The factors contributory to the conflict have been explored in many articles discussing the crisis and they vary considerably depending on the stance of the narrator. Although the truth was a casualty early in the conflict, now it, or its absence thereof, has become part of the troubles.
The Dimorphic Nature Of Truth
As a case in point, the government would claim the conflict was started by the separatists when they declared independence and began provoking, attacking and killing the state security services as well as destroying state property.
The separatists, on the other hand, would claim the troubles were initiated by the government in perennial marginalisation of the regions and in its heavy handedness in tackling peaceful demonstrations. They (separatists) would swear it was the government who lit the fuse when they got their leaders extradited from Nigeria and kept in confinement.

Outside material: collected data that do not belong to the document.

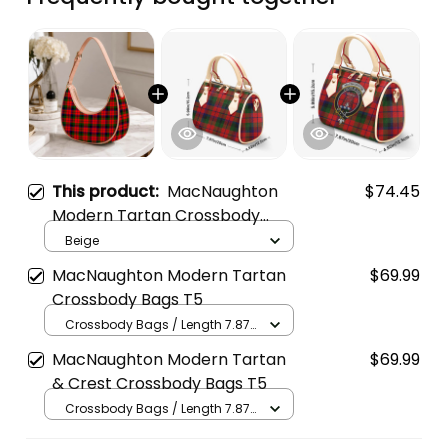
This product:
MacNaughton
$74.45
Modern Tartan Crossbody
Leather Shoulder Bag
Beige
MacNaughton Modern Tartan
$69.99
Crossbody Bags T5
Crossbody Bags / Length 7.87
in x Width 4.92 in x Height 5.98
MacNaughton Modern Tartan
$69.99
in / Cream
& Crest Crossbody Bags T5
Crossbody Bags / Length 7.87
in x Width 4.92 in x Height 5.98
in / Cream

The government would accuse the separatists of burning schools, the separatists would say the schools have been destroyed by government agents; Similarly, the separatists would accuse the government soldiers of burning villages, the government would say it has been done by the separatists to tarnish the government’s image. Thus, both sides have their own interpretation events and who they blame for the current predicament They also have their own version of key events in the nation’s history such as the conduct and outcome of the plebiscite in 1961 and referendum in 1972. Likewise, the political actors on stage during that period Foncha, Jua, Endeley, Muna, Ahijo inter alia, are heroes or villains based on who is talking and their words have been cherry picked to suit one narrative or the other.

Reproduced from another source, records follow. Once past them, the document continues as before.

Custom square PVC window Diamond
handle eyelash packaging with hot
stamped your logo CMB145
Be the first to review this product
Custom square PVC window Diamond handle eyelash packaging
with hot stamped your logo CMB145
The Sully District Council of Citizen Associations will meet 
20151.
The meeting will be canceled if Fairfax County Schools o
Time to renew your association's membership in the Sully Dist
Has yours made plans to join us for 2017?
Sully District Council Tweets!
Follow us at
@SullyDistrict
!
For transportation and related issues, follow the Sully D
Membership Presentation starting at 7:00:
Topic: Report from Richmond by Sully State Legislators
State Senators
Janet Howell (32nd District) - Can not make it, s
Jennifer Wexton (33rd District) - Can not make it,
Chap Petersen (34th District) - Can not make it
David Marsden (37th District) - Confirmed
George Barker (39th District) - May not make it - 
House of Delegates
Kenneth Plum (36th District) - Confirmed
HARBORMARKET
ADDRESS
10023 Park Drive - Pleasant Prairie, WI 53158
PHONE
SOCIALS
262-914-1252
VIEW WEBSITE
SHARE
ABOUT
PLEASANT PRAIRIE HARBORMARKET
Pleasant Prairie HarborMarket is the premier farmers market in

However, Cameroon is not the only country in the world currently struggling with truth and “alternate facts” dispersed on social media, a world a where contributors-cum-journalists are not bound by any code of conduct, ethics, editorial controls or ombudsmen. As Barak Obama succinctly put it, on social media, “everything is true and nothing is true”. Like a naked flame to the fabric of society, the danger cannot be understated especially in world where according to Buzzfeed, Social Media now outperforms real media, (e.g. 62% of US adults turn to Social Media for news). Little surprise then when Social Media’s role in the last US elections was scrutinized by US law makers, with Facebook, the behemoth in that sphere, facing intense pressure to deal with propaganda and misinformation aka, “Fake News”.
Ruritania Vs. Megalomania
There are some parallels between the current conflict in Cameroon and that between Ruritania and Megalomania in Ernest Gellner’s book, “Nations and Nationalism”. In the book Gellner lays blame for nationalism in Ruritania at the doorstep of the Republic of Megalomania. In Ruritania, virulent nationalism grew at the point when citizens of Ruritania became fed up with being considered second class citizens and “deplored the squalor and neglect of their home valleys”. He then discusses how at such points, nationalists exploit “real or even slight” differences between cultures in Ruritania and The Republic of Megalomania to fuel popular nationalist sentiment in Ruritania. Cue the literature on the marginalisation expressed by the anglophone regions in Cameroon, and the current troubles can be understood because as Gellner captured in one of the chapters in the book, “The course of true nationalism never did run smooth.”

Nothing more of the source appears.